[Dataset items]
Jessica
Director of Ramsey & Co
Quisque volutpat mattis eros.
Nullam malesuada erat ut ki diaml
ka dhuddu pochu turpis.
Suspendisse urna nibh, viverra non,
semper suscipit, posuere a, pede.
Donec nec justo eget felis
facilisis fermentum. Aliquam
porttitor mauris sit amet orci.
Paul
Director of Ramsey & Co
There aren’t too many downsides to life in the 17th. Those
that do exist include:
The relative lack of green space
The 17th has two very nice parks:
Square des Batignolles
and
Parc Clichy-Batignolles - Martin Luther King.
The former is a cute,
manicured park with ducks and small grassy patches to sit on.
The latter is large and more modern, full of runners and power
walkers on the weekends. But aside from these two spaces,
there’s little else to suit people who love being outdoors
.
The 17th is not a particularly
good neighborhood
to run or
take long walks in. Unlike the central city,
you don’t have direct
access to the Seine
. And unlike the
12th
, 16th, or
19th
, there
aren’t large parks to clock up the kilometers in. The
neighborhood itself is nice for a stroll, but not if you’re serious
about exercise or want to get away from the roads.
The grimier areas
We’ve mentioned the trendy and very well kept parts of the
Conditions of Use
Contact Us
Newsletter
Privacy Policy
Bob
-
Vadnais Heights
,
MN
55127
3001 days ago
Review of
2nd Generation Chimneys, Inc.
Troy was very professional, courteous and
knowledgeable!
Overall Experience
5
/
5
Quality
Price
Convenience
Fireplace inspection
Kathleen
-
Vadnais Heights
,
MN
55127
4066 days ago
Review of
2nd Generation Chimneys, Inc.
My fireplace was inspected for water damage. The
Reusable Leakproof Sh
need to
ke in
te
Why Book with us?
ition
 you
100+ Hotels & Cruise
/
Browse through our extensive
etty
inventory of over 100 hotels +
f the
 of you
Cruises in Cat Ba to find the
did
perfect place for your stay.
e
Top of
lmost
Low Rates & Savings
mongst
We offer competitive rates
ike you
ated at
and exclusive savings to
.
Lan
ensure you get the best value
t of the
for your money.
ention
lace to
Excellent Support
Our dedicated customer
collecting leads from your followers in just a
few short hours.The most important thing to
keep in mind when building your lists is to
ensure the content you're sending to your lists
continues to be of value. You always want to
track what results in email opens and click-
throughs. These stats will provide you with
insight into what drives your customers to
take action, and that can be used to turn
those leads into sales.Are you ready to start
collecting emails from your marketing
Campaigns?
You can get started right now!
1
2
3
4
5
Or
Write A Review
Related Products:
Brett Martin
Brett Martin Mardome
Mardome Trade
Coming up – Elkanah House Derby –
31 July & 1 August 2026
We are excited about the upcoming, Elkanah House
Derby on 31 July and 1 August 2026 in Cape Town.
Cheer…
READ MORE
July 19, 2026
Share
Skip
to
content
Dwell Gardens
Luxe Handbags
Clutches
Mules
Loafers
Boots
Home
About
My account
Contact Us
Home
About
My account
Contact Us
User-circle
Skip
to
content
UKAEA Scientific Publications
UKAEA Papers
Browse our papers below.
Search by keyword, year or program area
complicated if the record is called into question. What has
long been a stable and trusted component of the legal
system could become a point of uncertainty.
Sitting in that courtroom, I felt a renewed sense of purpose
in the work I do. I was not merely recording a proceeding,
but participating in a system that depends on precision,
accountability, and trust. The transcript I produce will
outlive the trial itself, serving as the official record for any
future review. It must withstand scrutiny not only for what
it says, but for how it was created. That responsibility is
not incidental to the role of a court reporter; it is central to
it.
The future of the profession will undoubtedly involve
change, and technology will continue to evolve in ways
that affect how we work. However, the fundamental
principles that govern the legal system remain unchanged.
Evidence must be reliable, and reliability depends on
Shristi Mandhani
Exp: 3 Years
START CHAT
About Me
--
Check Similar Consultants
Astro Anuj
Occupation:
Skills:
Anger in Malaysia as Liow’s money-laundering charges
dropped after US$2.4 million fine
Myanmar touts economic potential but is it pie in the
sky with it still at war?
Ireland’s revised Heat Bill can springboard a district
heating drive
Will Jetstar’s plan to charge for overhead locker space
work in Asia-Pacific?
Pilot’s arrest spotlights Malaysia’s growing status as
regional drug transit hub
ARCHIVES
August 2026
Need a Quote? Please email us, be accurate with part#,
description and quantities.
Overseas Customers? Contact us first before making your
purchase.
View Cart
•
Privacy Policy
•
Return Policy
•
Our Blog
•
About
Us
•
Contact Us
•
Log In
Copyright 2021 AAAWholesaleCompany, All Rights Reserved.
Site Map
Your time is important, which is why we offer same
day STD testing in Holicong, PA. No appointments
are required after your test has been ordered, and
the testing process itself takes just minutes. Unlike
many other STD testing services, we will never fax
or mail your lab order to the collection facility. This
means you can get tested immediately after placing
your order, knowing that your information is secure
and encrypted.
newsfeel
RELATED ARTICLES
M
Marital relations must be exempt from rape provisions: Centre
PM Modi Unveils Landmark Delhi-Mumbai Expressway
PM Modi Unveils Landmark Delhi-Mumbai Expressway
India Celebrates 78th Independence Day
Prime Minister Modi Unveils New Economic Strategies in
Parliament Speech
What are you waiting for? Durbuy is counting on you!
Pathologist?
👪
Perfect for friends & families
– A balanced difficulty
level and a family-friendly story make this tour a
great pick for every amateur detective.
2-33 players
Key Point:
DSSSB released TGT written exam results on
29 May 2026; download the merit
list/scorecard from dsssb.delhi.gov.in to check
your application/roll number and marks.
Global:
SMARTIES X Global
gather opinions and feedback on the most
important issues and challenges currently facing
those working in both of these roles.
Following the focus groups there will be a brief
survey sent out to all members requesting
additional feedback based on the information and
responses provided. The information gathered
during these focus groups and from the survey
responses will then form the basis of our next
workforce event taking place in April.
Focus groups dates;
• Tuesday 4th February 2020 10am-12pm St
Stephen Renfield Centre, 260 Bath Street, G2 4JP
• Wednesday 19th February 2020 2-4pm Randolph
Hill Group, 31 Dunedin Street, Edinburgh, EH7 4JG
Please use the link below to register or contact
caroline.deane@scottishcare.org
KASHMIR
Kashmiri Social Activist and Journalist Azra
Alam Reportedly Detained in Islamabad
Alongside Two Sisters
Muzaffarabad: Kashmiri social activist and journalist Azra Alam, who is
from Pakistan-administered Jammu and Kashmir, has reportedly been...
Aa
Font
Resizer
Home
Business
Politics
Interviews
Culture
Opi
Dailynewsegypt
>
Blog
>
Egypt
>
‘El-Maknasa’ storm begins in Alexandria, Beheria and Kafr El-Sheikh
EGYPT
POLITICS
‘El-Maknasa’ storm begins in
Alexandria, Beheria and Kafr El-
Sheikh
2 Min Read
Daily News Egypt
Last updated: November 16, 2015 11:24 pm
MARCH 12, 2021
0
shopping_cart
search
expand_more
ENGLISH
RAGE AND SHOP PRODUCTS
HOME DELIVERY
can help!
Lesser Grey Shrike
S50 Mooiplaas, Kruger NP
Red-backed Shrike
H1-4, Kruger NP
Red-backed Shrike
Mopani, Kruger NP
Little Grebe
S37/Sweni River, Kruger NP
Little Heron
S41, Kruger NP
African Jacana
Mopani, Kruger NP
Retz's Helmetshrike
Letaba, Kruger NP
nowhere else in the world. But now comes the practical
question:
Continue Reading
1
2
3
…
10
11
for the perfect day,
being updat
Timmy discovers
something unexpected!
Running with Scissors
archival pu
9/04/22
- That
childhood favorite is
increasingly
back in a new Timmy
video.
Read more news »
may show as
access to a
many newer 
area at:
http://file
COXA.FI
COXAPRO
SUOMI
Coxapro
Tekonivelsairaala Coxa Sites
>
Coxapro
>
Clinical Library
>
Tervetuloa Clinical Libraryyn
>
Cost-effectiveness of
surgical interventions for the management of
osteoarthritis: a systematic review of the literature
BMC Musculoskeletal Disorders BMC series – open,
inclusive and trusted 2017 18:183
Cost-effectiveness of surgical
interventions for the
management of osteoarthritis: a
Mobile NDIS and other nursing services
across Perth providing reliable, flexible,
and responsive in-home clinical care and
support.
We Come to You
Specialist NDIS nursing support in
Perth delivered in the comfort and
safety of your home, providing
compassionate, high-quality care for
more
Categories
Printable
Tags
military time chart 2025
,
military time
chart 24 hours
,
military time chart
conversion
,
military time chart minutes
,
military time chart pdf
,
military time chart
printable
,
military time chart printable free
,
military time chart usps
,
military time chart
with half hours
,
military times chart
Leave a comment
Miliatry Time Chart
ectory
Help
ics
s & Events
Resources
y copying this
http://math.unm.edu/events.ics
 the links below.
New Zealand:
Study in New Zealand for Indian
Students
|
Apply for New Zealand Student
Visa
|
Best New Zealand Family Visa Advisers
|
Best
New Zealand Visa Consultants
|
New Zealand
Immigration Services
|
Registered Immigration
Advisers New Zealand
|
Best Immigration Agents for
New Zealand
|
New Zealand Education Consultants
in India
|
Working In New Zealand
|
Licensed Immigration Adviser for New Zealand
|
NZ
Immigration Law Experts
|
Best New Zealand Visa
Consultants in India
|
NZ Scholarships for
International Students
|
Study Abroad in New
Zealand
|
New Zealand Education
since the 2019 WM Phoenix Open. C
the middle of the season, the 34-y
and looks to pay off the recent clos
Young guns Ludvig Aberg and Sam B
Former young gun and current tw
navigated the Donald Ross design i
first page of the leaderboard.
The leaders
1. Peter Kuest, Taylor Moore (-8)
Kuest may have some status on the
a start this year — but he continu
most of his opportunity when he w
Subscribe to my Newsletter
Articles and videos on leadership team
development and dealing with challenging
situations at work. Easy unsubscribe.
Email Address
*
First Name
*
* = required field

**Work required:**
Find and copy each line of the data where "aren" is present.

**Output of the task:**
There aren’t too many downsides to life in the 17th. Those
aren’t large parks to clock up the kilometers in. The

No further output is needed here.